More than 200 million years ago, when Pangea was the single unified planetary supercontinent and the first dinosaurs were appearing, the Sydney 'basin' was the mouth of a massive Antarctic river, flowing east to west and emptying into what is now the vast Australian inland, the inland sea that isn't there. Gondwanaland was yet to split off to become the great southern continent, and Australia had still to rift from Antarctica and move north. The sands of the river would be refined and filtered to become sandstone - the gorgeous golden stone which would build the new settlement. And the city would spread out along the ridges and crests of the vast network of waterways, of which Sydney harbour is only one, that are fair reminder of what could be seen through squinted eyes and hindsight as some vast delta.

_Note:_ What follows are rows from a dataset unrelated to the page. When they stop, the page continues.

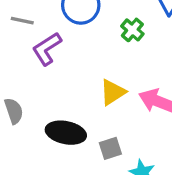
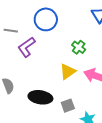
green cross: (132, 30) -> (79, 47), moved

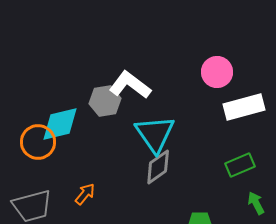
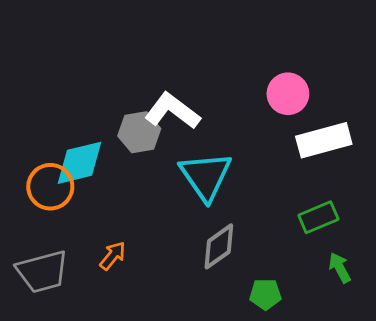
gray diamond: (158, 167) -> (219, 246), moved

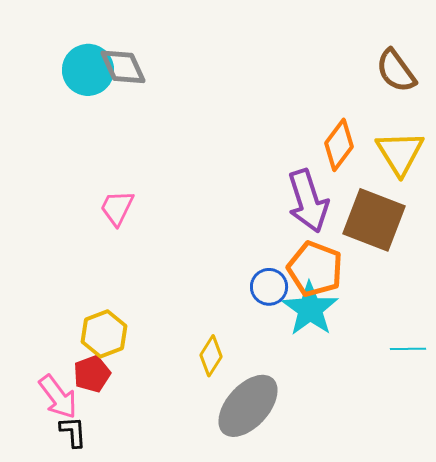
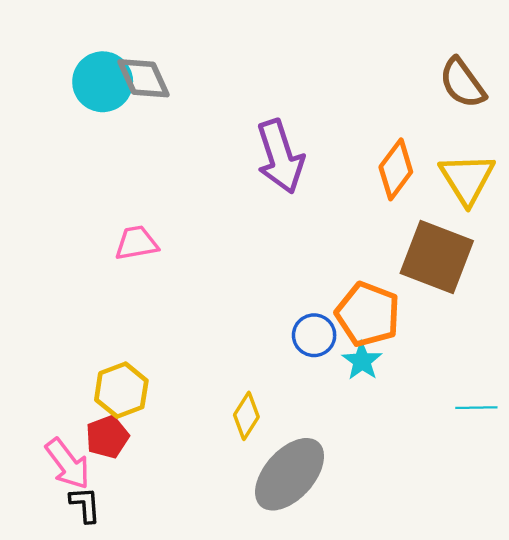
purple arrow: (308, 201) -> (280, 157), moved
pink trapezoid: (117, 208) -> (137, 243), turned 54
cyan star: (310, 309) -> (362, 361), size x0.6

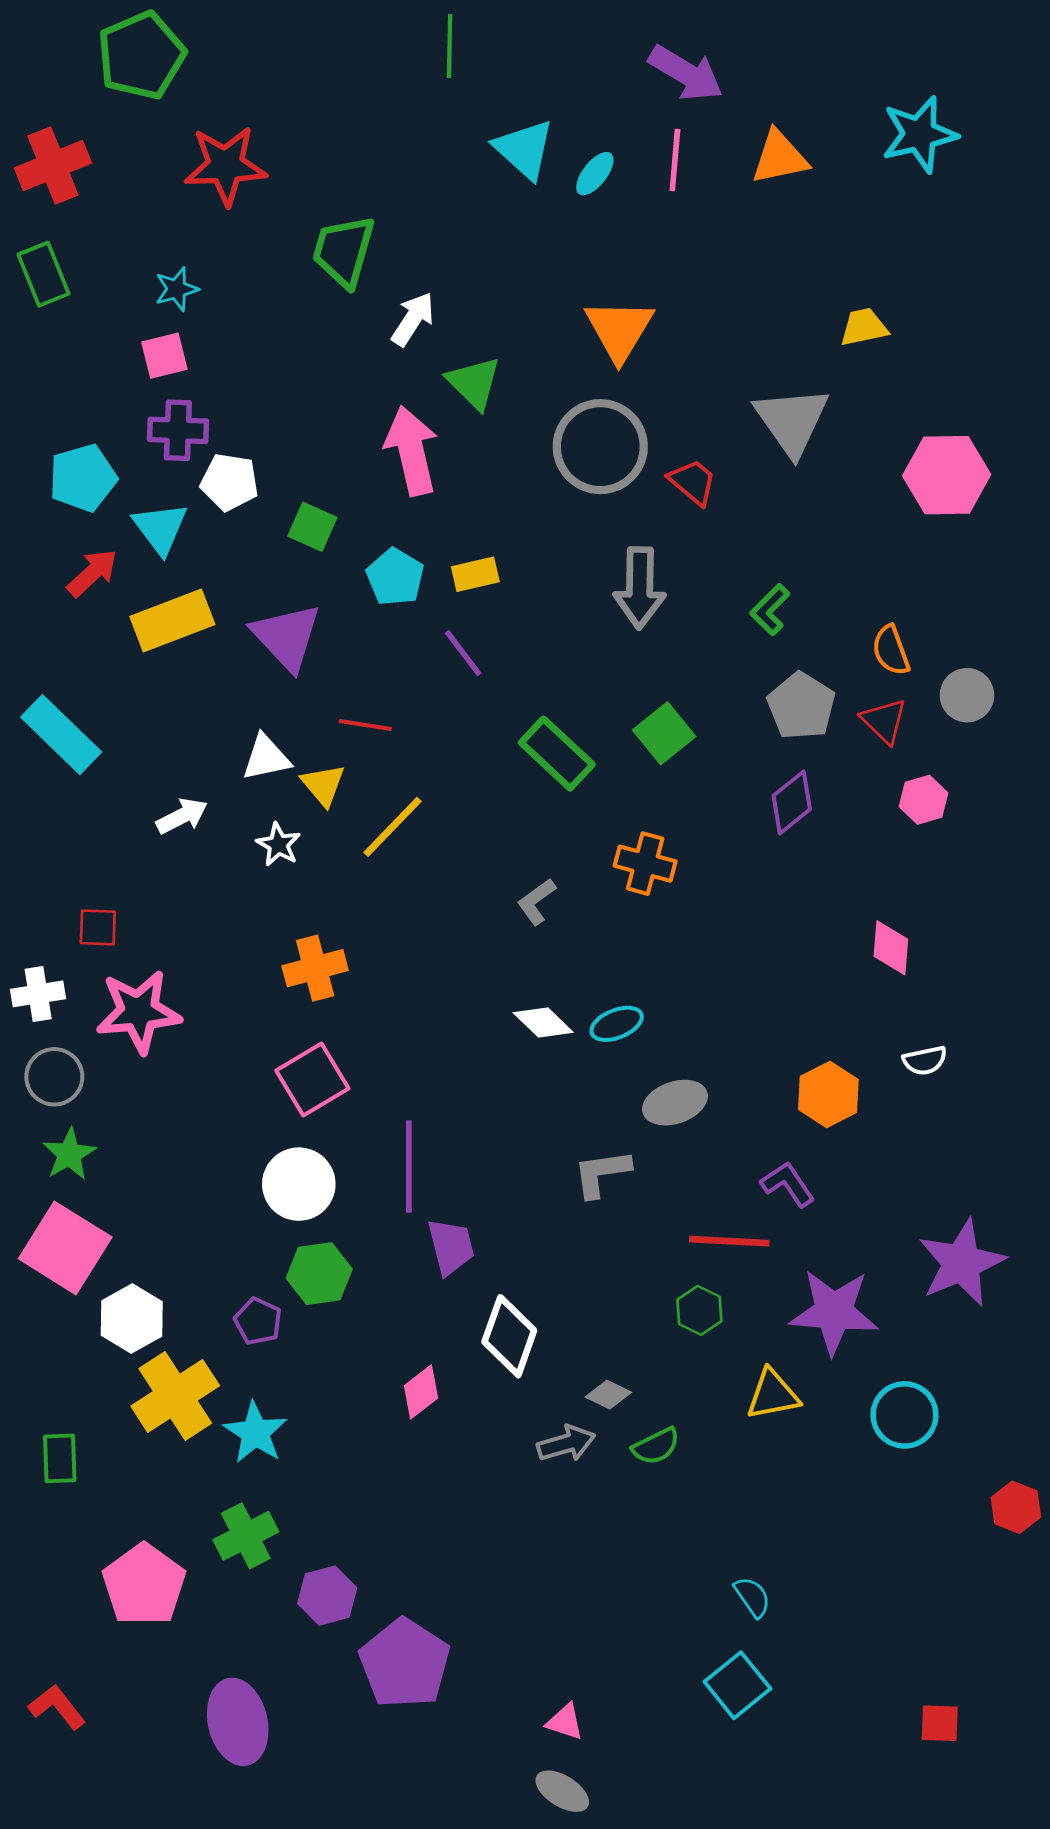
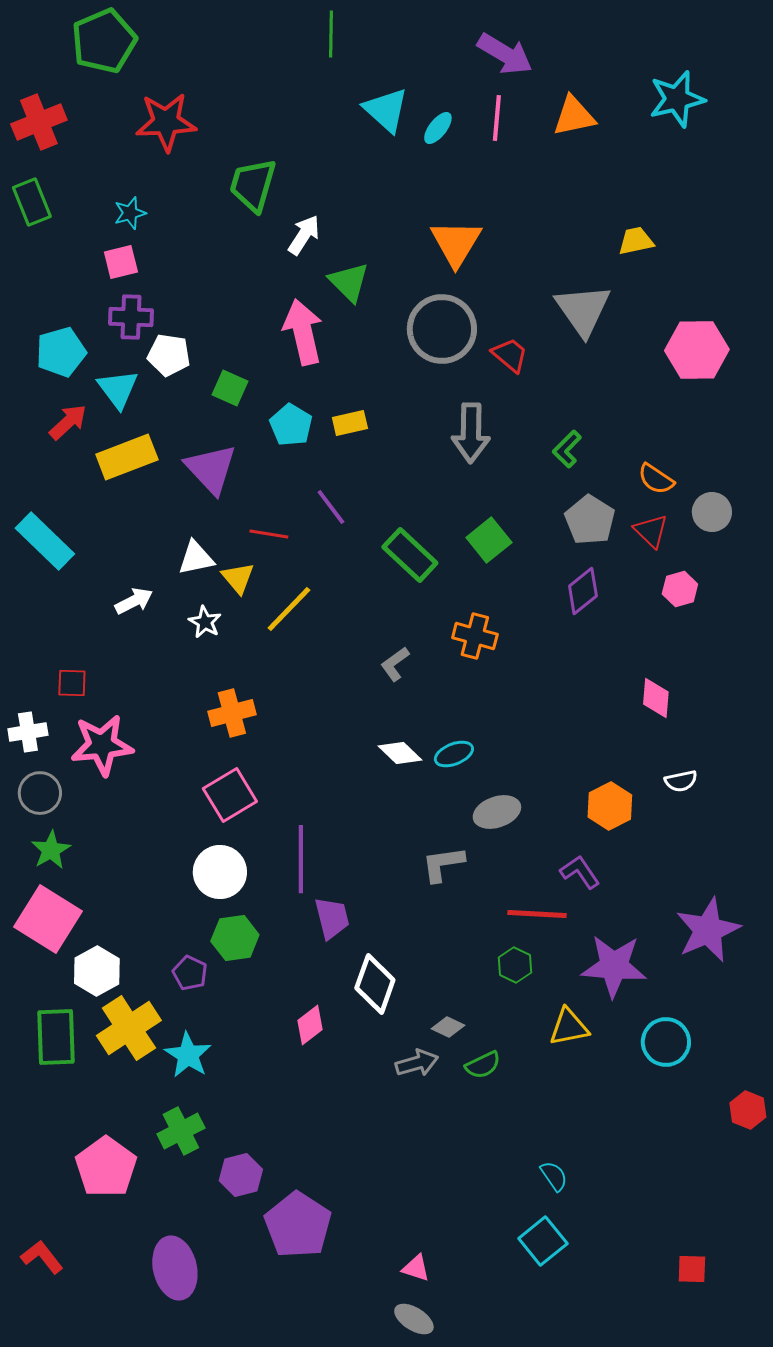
orange semicircle: (891, 650) -> (656, 479), turned -36
purple line: (463, 653) -> (331, 507), moved
green rectangle: (60, 1458) -> (56, 1037), moved, size x1.5

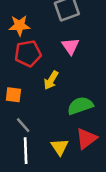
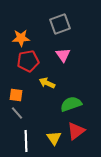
yellow arrow: (51, 80) -> (47, 83), turned 84
gray line: (23, 125) -> (17, 113), moved

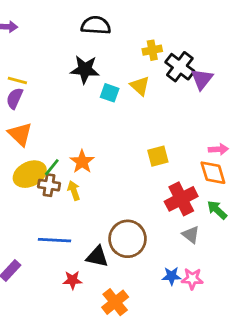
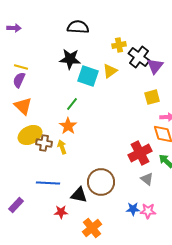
yellow triangle: (140, 86) -> (110, 71), turned 42
cyan square: (110, 93) -> (88, 76), size x1.5
yellow square: (158, 156) -> (152, 97), moved
green line: (52, 167) -> (72, 104), moved

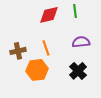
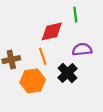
red diamond: (49, 15) -> (52, 31), moved
black cross: (78, 71) -> (67, 73), moved

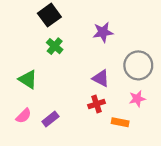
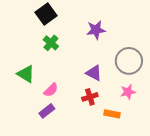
pink semicircle: (24, 116) -> (51, 90), moved

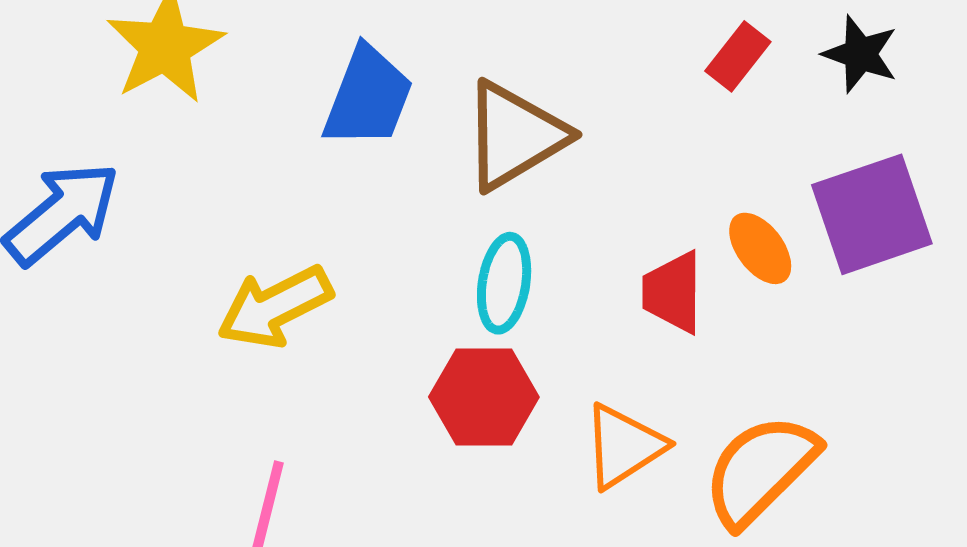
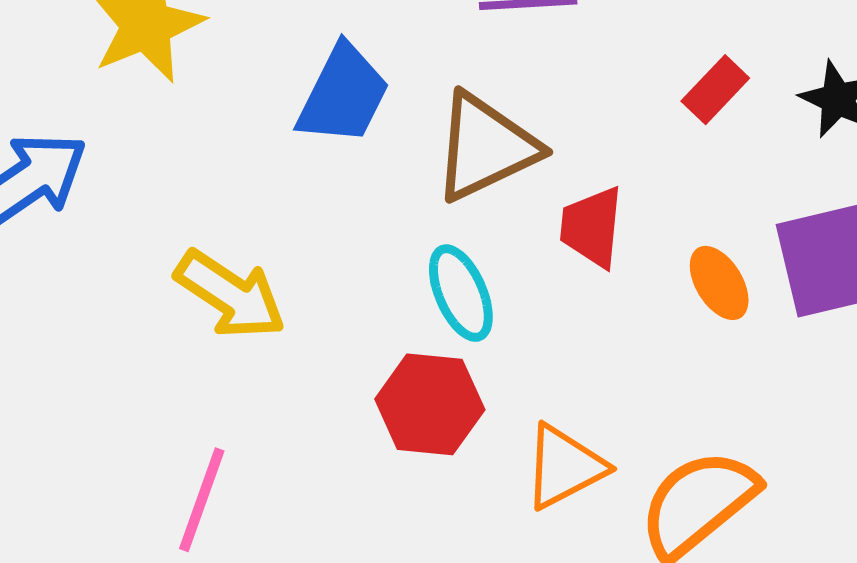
cyan ellipse: (504, 283) -> (461, 293), turned -38
red trapezoid: (673, 292) -> (592, 227), moved
yellow arrow: (275, 307) -> (230, 295), turned -125

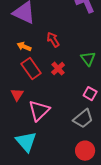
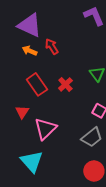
red arrow: (53, 40) -> (52, 46), moved
orange arrow: (24, 47) -> (30, 51), moved

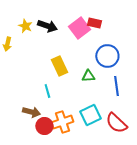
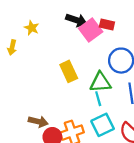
black arrow: (47, 26) -> (76, 20), moved
green triangle: (88, 76) -> (100, 82), size x1.5
cyan line: (47, 91) -> (98, 99), moved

To the north is the Hawkesbury River curling around the western and upper rim of the outer city and emptying into the Pacific Ocean with a splendid complex of ridges, waterways, inlets and little beaches. Just short of its final ocean journey is one of Sydney's great pleasure spots - Broken Bay.


The scalloped beaches above are the northern beaches of Sydney's 'peninsula', and the terminal crescent is the especially beautiful and glamorous Palm Beach. We are now about an hours drive north of the city. Behind the Palm Beach headland, that is inland, is West Head, and looking closely you will see a little curve of yellow - Great Mackerel Beach, or Mackerel as it is better known.

And it was to Mackerel we went on a glorious sunny Saturday for a special birthday lunch. There is no vehicular access, only ferry or water-taxi access from Palm Beach. There are no vehicles there. Residents move goods from the ferry to home in wheelbarrows. It is idyllic.

(above photos from linked sites)

Again I forgot the camera, so thank you mr-i-phone. On the beach looking north to the wharf


... out to the Palm Beach headland and the Pacific beyond ...


... and south where a family was swimming


... with a bucket of crabs at waters edge



Some houses sit on the beach front, some hug the cliffs like tree-houses peering out to sea past the intervening headlands, and others follow a sandy path winding back along the grassy gully into which a creek filled from spilling waterfalls flows.


We lunched in a cliff house surrounded by dense native bush, a cool breeze, the sound of waves lapping with the occasional crash of a large one breaking the rhythm, and a reminder that we are here as their guests - a small goanna (almost pet sized compared to this fellow) and sliding slowly across the stone steps as we came down for the afternoon walk, a lazy diamond python, interested but unfazed by it all.




The survivors, names withheld to protect the guilty. And keep stum.



3 comments:

Scott said...

I loved the geologic reminiscing. I was seeing it through squinted eyes. Just this exercise of origin, reveals a connection. There is something very beautiful about the notion of Pangea.

Susan Scheid said...

What a beautiful place! Thank you for giving us a glimpse.

wanderer said...

Herringbone - yes, I agree about Pangea. As a state of unity it makes me think we are going the 'wrong way' - splitting and fragmenting, lands and peoples.

Susan - one of those so far yet so near places, but the hard-to-get-to-ness is a two-edged sword.